La Commission observe qu'en confiant le traitement de leurs

assurés aux seuls médecins conventionnés, les parties à la convention

litigieuse ont poursuivi l'objectif de protéger les assurés contre les

risques d'une pratique abusive de la part des médecins en matière

tarifaire. Elle estime que ce motif d'intérêt public justifie cette

restriction du droit des assurés de choisir librement leur médecin.

Elle relève à cet égard que la plupart des Etats membres ont

édicté des règles juridiques semblables en la matière. Si l'on tient

compte de la grande marge d'appréciation à laisser ici aux Etats et de

la nécessité de protéger les intérêts d'autrui pour atteindre

l'équilibre voulu, on ne saurait considérer que les obligations

positives découlant de l'article 8 (art. 8) vont jusqu'à astreindre le

législateur suisse à assurer le remboursement des traitements médicaux

dispensés par des médecins non conventionnés.

La Commission considère par conséquent que la faculté accordée

par le législateur aux caisses de maladie de ne pas rembourser le

traitement dispensé par un médecin non conventionné, ne constitue pas

un manquement de l'autorité publique au respect de la vie privée du

requérant.

Il s'ensuit que cette partie de la requête doit être rejetée pour

défaut manifeste de fondement conformément à l'article 27 par. 2

(art. 27-2) de la Convention.

2. Le requérant, se fondant sur les mêmes faits, se plaint encore

de la violation du droit à sa liberté de pensée garanti par l'article

9 (art. 9) de la Convention.

La Commission rappelle qu'aux termes de l'article 9 (art. 9) de

la Convention :

"Toute personne a droit à la liberté de pensée, de conscience et

de religion ; ce droit implique la liberté de changer de religion

ou de conviction, ainsi que la liberté de manifester sa religion

ou sa conviction individuellement ou collectivement, en public

ou en privé, par le culte, l'enseignement, les pratiques et

l'accomplissement des rites."

Toutefois, selon la jurisprudence de la Commission, on ne saurait

considérer comme protégés par l'article 9 par. 1 (art. 9-1), les faits

et gestes de particuliers qui n'expriment pas réellement leur

conviction, même s'ils sont motivés ou inspirés par celle-ci (voir

Arrowsmith c/ Royaume-Uni, rapport Comm. 12.10.78, par. 71, D.R. 19 pp.

5 et 49).

La Commission estime qu'en l'espèce, le requérant, en choisissant

son médecin, n'a pas exprimé ses convictions au sens de l'article 9

par. 1 (art. 9-1), mais manifesté son attachement à ses compétences et

à l'importance que celui-ci attribuait au serment d'Hippocrate.

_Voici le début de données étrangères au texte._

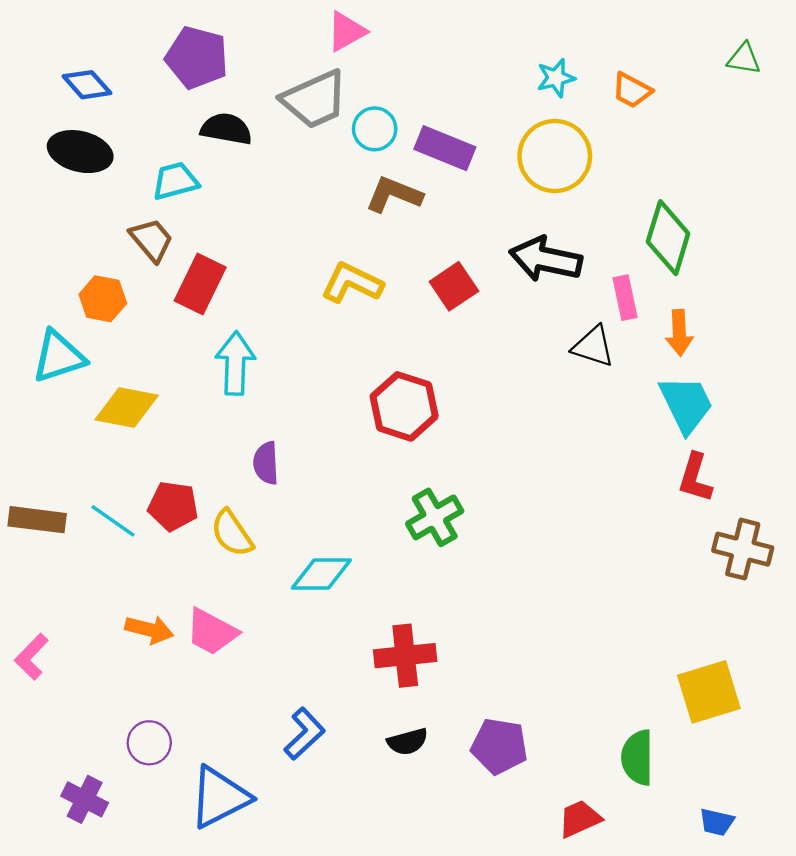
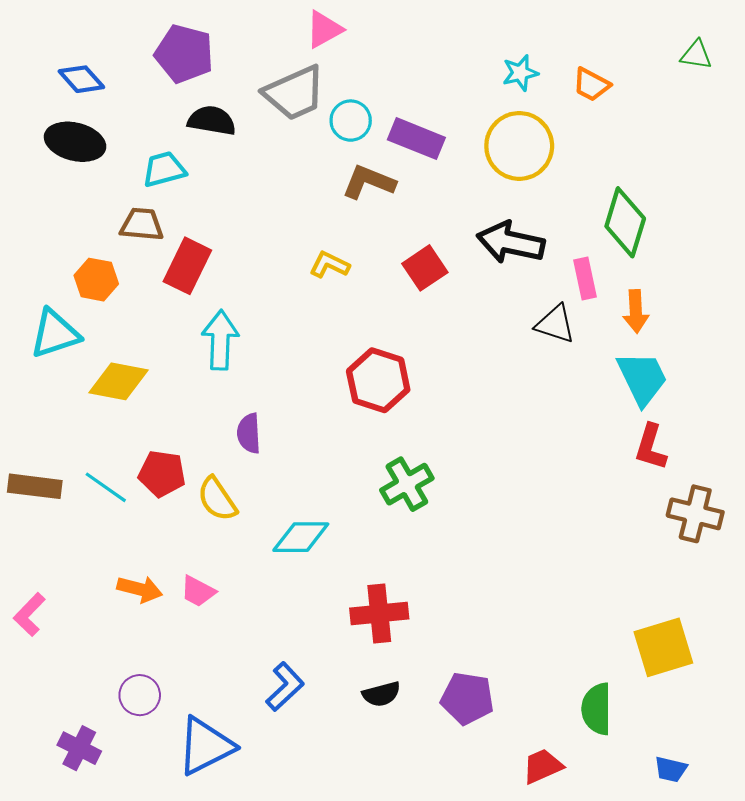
brown trapezoid: (152, 240) -> (142, 224), turned -45
yellow L-shape: (352, 283) -> (329, 265), size x0.7
pink trapezoid: (212, 632) -> (198, 591), size x0.7

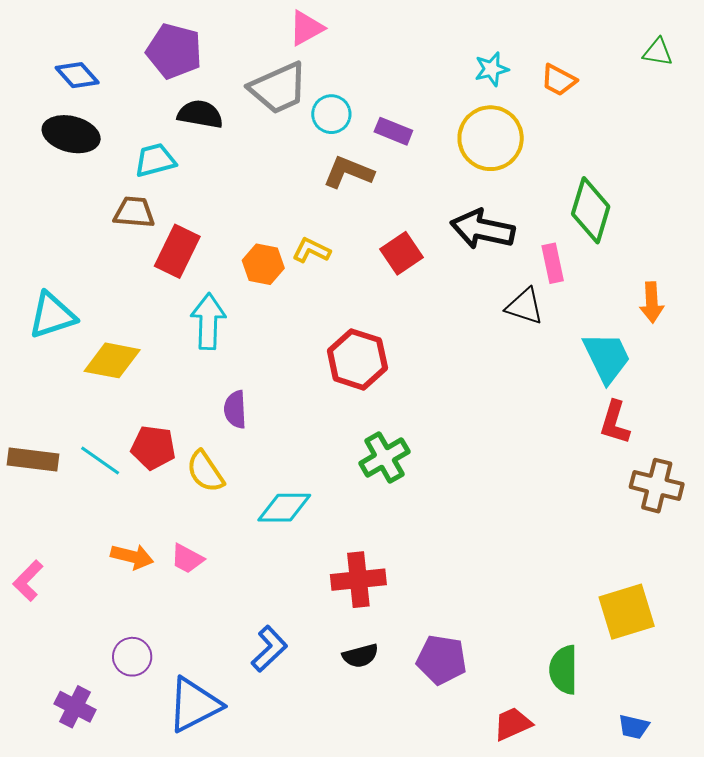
purple rectangle: (416, 139) -> (393, 131), size x0.7
orange hexagon: (96, 280) -> (263, 264), moved
orange arrow: (636, 311) -> (652, 302), moved

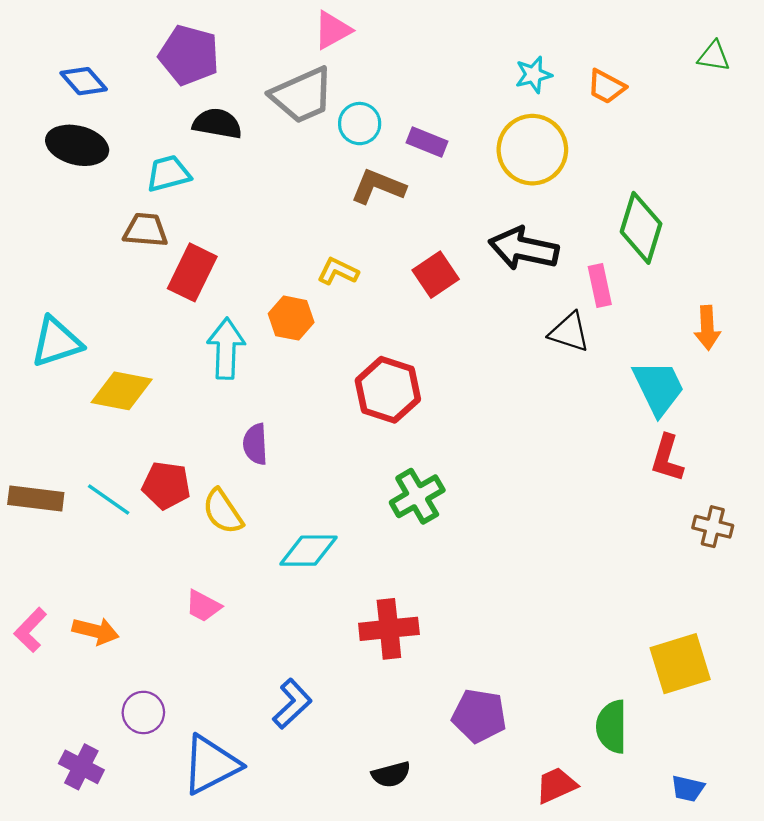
orange hexagon: (263, 264) -> (291, 318), moved
brown cross: (657, 486) -> (713, 527), size x0.7
orange arrow: (132, 557) -> (96, 631), moved
black semicircle: (360, 656) -> (391, 774), moved

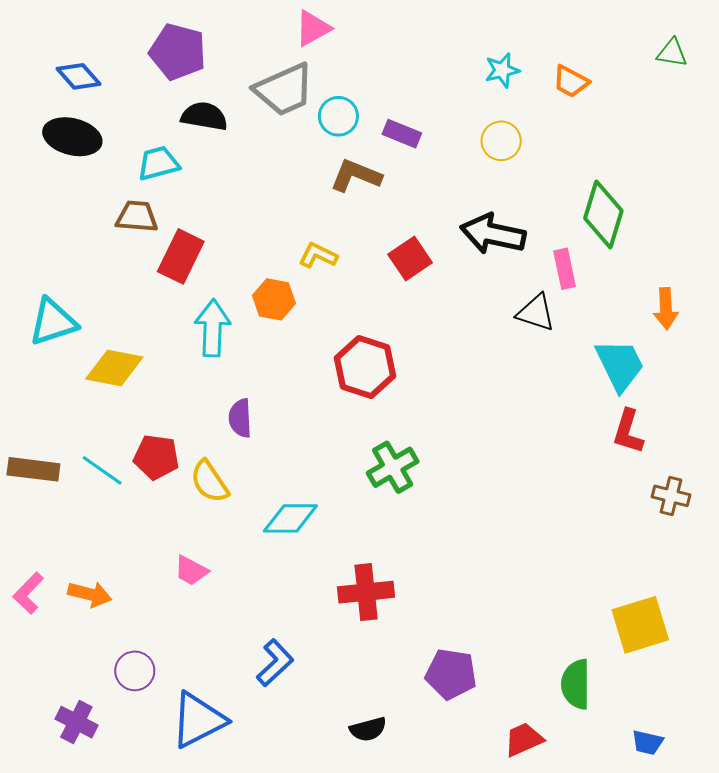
yellow circle: (532, 150) -> (501, 141), size x0.6

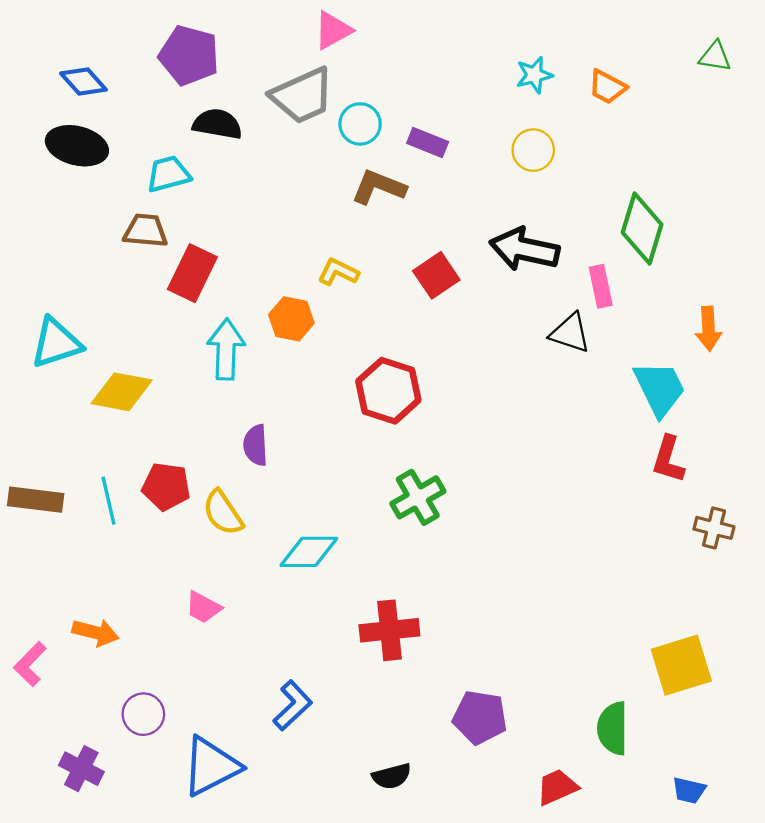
cyan line: (102, 470) -> (109, 501), turned 42
pink L-shape: (28, 593) -> (30, 664), moved

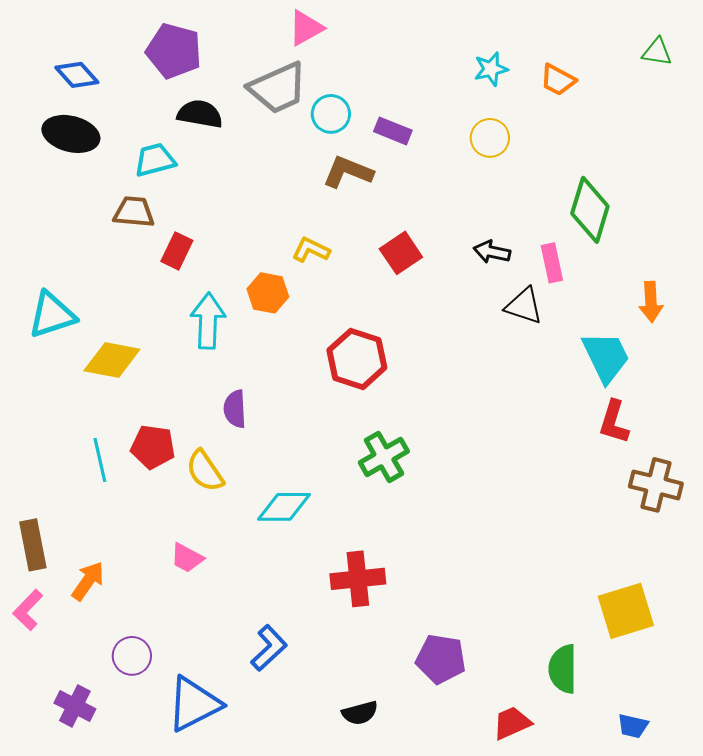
black arrow: (524, 249) -> (492, 252), moved, size x0.6
red rectangle: (192, 273) -> (177, 251), size x0.7
brown rectangle: (36, 500) -> (33, 545), moved, turned 72
brown cross: (714, 528) -> (656, 485), size x1.4
orange arrow: (95, 632) -> (88, 581), turned -69

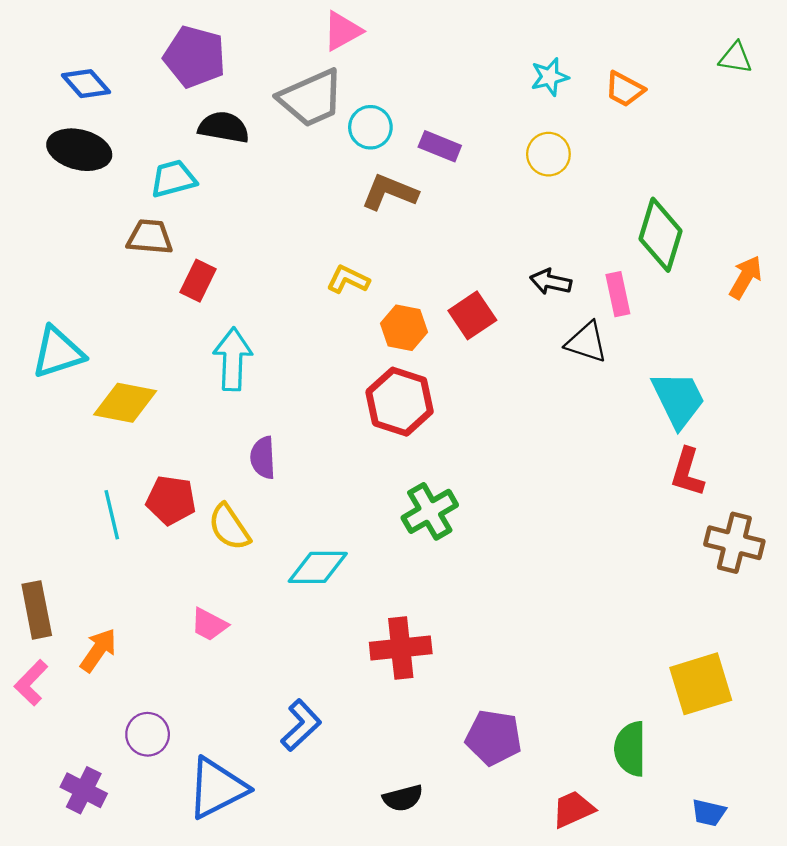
red square: (401, 253) -> (472, 315), moved
orange hexagon: (268, 293) -> (404, 328), moved
orange arrow: (651, 302) -> (746, 277), moved, turned -147

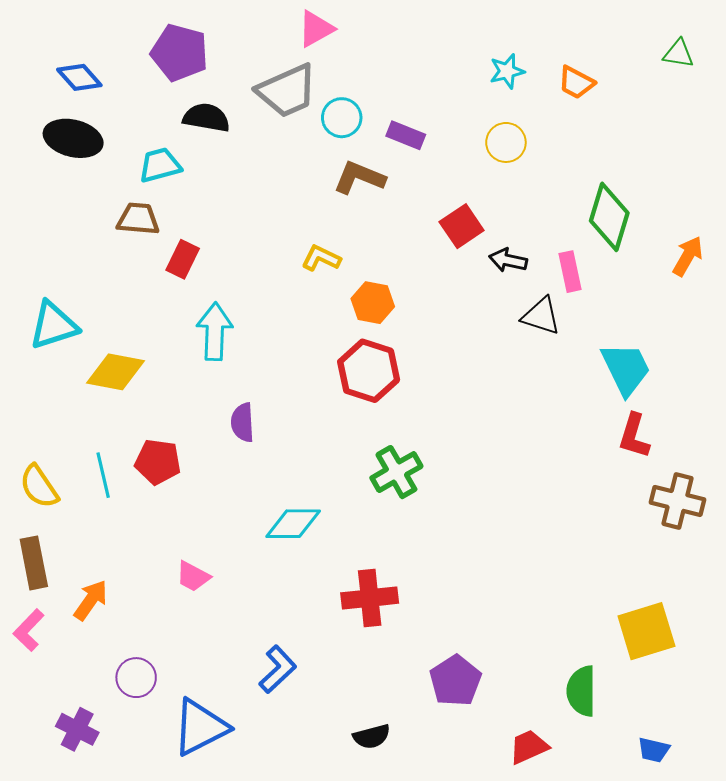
red square: (472, 315) -> (462, 226), moved
yellow semicircle: (229, 527) -> (39, 486), moved
purple pentagon: (494, 738) -> (455, 681), turned 30

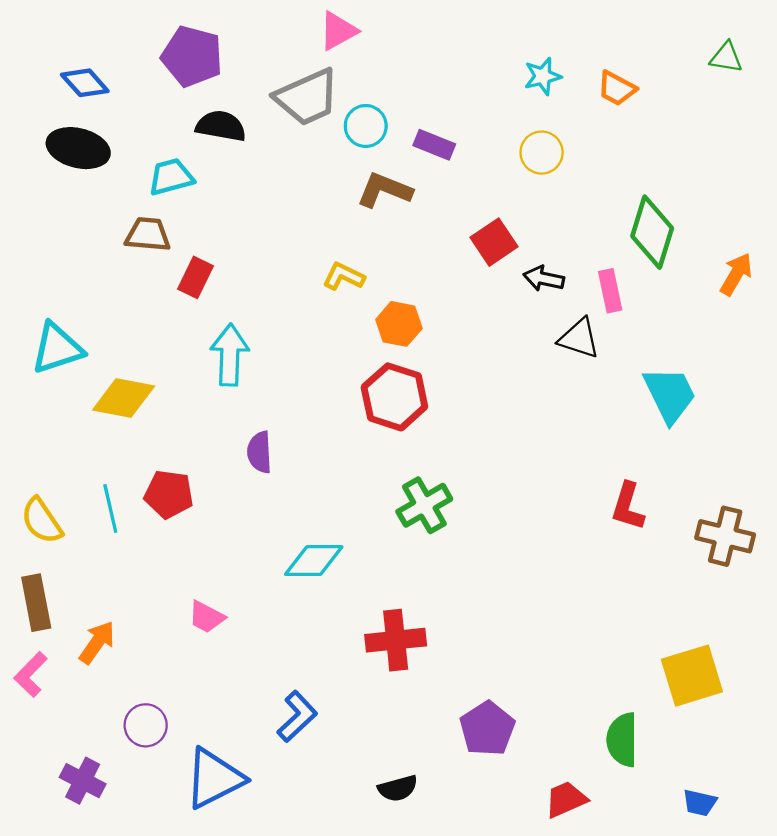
red L-shape: (634, 436) -> (628, 506), moved

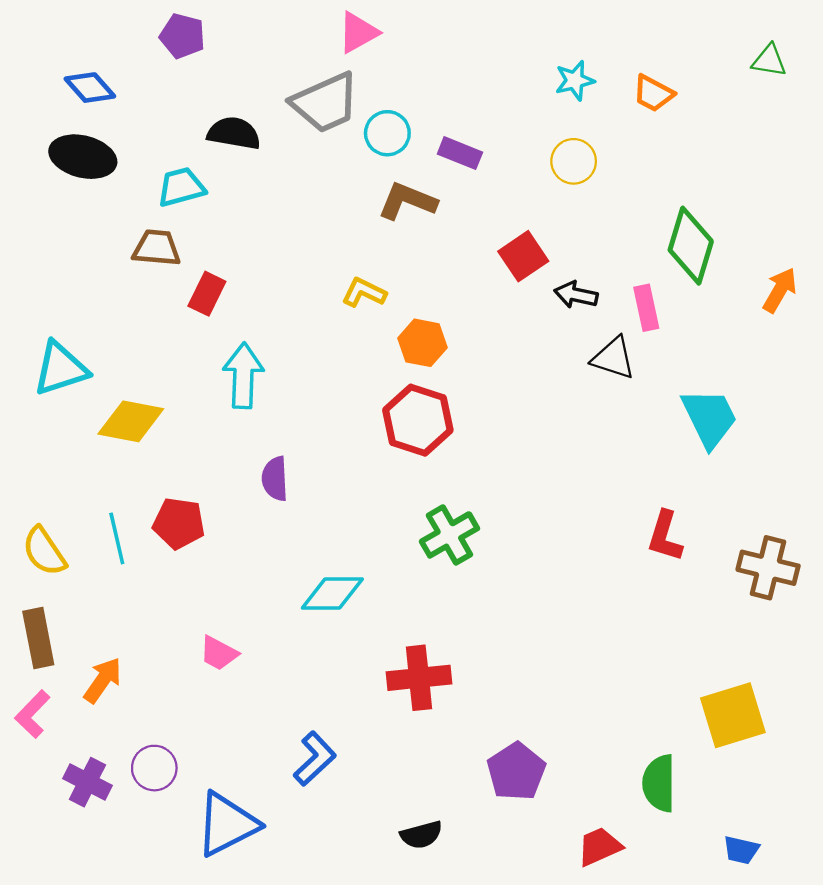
purple pentagon: (192, 56) -> (182, 36), moved, size x0.7
purple cross: (83, 781) -> (88, 782), moved

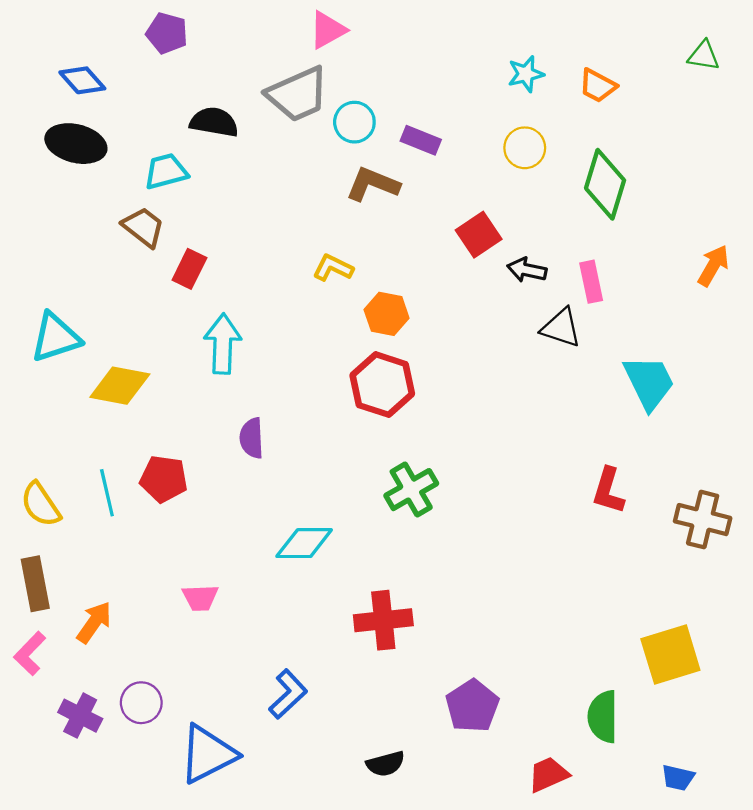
green diamond: (691, 246) -> (605, 184), moved
brown trapezoid: (157, 248) -> (143, 227), turned 33
pink trapezoid: (219, 653) -> (200, 598), turned -30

Il s'ensuit que le restant de la requête est également

manifestement mal fondé et doit être rejeté en application de l'article

27 par. 2 (art. 27-2) de la Convention.

Dispositif

Par ces motifs, la Commission, à l'unanimité,

DECLARE LA REQUETE IRRECEVABLE.

Le Secrétaire Le Président

de la Commission de la Commission

(H.C. KRÜGER) (C.A. NØRGAARD)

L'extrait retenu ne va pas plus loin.